2024-04-11 21:58:34,450 - INFO - icrawler.crawler - starting 1 feeder threads...
2024-04-11 21:58:34,450 - INFO - feeder - thread feeder-001 exit
2024-04-11 21:58:34,451 - INFO - icrawler.crawler - starting 1 parser threads...
2024-04-11 21:58:34,451 - INFO - icrawler.crawler - starting 1 downloader threads...
2024-04-11 21:58:39,452 - INFO - downloader - downloader-001 is waiting for new download tasks
2024-04-11 21:58:43,322 - INFO - parser - parsing result page https://www.google.com/search?q=gui+based+tool&ijn=0&start=0&tbs=&tbm=isch
Exception in thread parser-001:
Traceback (most recent call last):
File "/usr/lib/python3.10/threading.py", line 1016, in _bootstrap_inner
self.run()
File "/usr/lib/python3.10/threading.py", line 953, in run
self._target(*self._args, **self._kwargs)
File "/home/shashwat/Django/SummarEaseMain/Test/.venv/lib/python3.10/site-packages/icrawler/parser.py", line 94, in worker_exec
for task in self.parse(response, **kwargs):
TypeError: 'NoneType' object is not iterable
2024-04-11 21:58:44,453 - INFO - downloader - no more download task for thread downloader-001
2024-04-11 21:58:44,453 - INFO - downloader - thread downloader-001 exit
2024-04-11 21:58:44,462 - INFO - icrawler.crawler - Crawling task done!

Patty-OFurniture · 2024-04-16T02:18:38Z

I've made some fixes in my fork to address this, but since then:

GIS has made changes in the results
Even chromedriver/geckodriver solutions fail the first time now, just retry

Just after I made changes, GIS wouldn't work the first time for iCrawler.

wjdghks950 · 2024-04-24T04:31:50Z

@Patty-OFurniture @Shashwat79802 Any updates on this? I'm trying to make this work; And as @Patty-OFurniture said, when I repeatedly ran the following code for the second time, it suddenly started working. But when I ran the below code for the third time, it just won't work. Any idea what is causing this issue?

google_crawler = GoogleImageCrawler(storage={'root_dir': './downloads'})
google_crawler.crawl(keyword='gui based tool', max_num=50)

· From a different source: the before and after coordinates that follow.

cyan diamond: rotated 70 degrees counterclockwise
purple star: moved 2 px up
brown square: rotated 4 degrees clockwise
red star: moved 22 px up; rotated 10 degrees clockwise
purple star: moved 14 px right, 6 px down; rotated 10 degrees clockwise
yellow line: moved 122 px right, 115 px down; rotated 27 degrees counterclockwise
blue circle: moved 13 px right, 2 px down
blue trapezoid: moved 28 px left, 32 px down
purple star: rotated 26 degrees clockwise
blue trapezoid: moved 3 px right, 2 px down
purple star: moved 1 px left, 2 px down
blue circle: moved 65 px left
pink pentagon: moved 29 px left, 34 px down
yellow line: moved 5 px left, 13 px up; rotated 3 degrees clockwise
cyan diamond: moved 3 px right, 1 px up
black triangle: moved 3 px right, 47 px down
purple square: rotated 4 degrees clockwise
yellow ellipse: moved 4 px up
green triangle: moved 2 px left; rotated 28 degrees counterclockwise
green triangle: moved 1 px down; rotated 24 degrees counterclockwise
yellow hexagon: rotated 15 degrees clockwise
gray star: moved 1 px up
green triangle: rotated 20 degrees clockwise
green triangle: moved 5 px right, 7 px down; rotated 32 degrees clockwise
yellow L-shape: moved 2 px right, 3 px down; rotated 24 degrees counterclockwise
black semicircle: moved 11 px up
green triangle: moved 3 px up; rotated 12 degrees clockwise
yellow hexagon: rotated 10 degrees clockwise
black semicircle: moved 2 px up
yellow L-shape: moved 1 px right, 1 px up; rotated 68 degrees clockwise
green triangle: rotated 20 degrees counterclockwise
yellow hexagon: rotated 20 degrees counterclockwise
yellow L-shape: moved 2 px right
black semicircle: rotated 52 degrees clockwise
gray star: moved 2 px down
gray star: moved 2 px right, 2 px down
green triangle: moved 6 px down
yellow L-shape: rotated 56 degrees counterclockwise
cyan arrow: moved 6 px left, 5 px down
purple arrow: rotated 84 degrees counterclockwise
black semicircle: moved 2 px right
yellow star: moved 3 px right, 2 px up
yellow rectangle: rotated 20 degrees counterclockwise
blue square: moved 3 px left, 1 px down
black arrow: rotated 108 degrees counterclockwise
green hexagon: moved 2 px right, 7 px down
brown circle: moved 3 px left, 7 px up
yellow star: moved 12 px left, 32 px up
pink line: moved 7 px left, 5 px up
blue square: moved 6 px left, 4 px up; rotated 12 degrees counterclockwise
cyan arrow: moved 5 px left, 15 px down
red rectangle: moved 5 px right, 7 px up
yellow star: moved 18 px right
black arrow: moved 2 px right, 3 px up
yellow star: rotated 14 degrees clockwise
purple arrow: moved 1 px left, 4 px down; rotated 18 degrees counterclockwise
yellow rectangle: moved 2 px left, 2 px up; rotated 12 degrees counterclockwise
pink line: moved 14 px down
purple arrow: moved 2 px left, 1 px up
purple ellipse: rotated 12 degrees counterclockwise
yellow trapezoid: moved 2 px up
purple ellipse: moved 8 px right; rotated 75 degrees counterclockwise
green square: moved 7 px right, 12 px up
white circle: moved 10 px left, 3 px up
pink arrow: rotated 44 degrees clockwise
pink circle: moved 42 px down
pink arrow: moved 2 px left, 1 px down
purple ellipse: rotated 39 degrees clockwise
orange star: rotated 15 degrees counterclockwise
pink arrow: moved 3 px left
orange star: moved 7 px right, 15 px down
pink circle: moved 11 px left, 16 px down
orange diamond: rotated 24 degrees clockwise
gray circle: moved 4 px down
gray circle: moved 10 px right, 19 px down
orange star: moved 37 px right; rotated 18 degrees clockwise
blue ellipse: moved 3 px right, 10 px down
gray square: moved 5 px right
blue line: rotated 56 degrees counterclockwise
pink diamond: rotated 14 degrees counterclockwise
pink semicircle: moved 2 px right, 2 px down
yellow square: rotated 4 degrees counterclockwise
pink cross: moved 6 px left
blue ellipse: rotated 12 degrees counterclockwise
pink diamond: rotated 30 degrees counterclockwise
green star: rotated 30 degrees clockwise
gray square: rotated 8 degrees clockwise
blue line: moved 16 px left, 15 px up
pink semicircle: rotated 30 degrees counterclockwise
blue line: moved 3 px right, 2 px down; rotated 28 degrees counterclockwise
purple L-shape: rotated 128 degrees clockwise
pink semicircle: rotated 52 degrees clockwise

thiagorizzo · 2024-05-06T19:33:36Z

Hi! is there any fix for this error yet?

Patty-OFurniture · 2024-05-07T20:12:17Z

chromedriver crawlers seem to have problems as well. The first search doesn't work, but the second try does. It may be setting and looking for a cookie like DuckDuckGo does. chromedriver works well enough for me, for not.

@wjdghks950 What's causing it is: Google changed things. I've been looking through various forks to see if anyone else has fixed this, and I haven't seen one yet.

fixes hellock#96, hellock#107, hellock#117, hellock#125

ZhiyuanChen · 2024-05-15T04:22:32Z

Please let me know if 0.6.8 fixes this issue~

ed2050 · 2024-05-16T17:52:00Z

I still have this issue but it's intermittent. For every 10 queries, I get 1-2 failures. Running the failed query a second time usually succeeds. Not a showstopper, I can rerun the queries.

Could be an issue with google response: not sure if they send the exact same data every time, or if the response data varies somehow. Could also be a race condition where the parser thread is started before the response object is finished. Just a guess, could be something completely different.

Exception in thread parser-001:
Traceback (most recent call last):
  File "/Library/Developer/CommandLineTools/Library/Frameworks/Python3.framework/Versions/3.8/lib/python3.8/threading.py", line 932, in _bootstrap_inner
    self.run()
  File "/Library/Developer/CommandLineTools/Library/Frameworks/Python3.framework/Versions/3.8/lib/python3.8/threading.py", line 870, in run
    self._target(*self._args, **self._kwargs)
  File "/Users/foobar/Library/Python/3.8/lib/python/site-packages/icrawler/parser.py", line 94, in worker_exec
    for task in self.parse(response, **kwargs):
TypeError: 'NoneType' object is not iterable

ed2050 · 2024-06-04T22:55:58Z

I know what's causing the exceptions, at least superficially. Sometimes the returned google page doesn't have any <script> tags, or doesn't have any http urls. This makes the parse method hit the end without executing a return statement. Hence it returns none, triggering the exception above. See code below.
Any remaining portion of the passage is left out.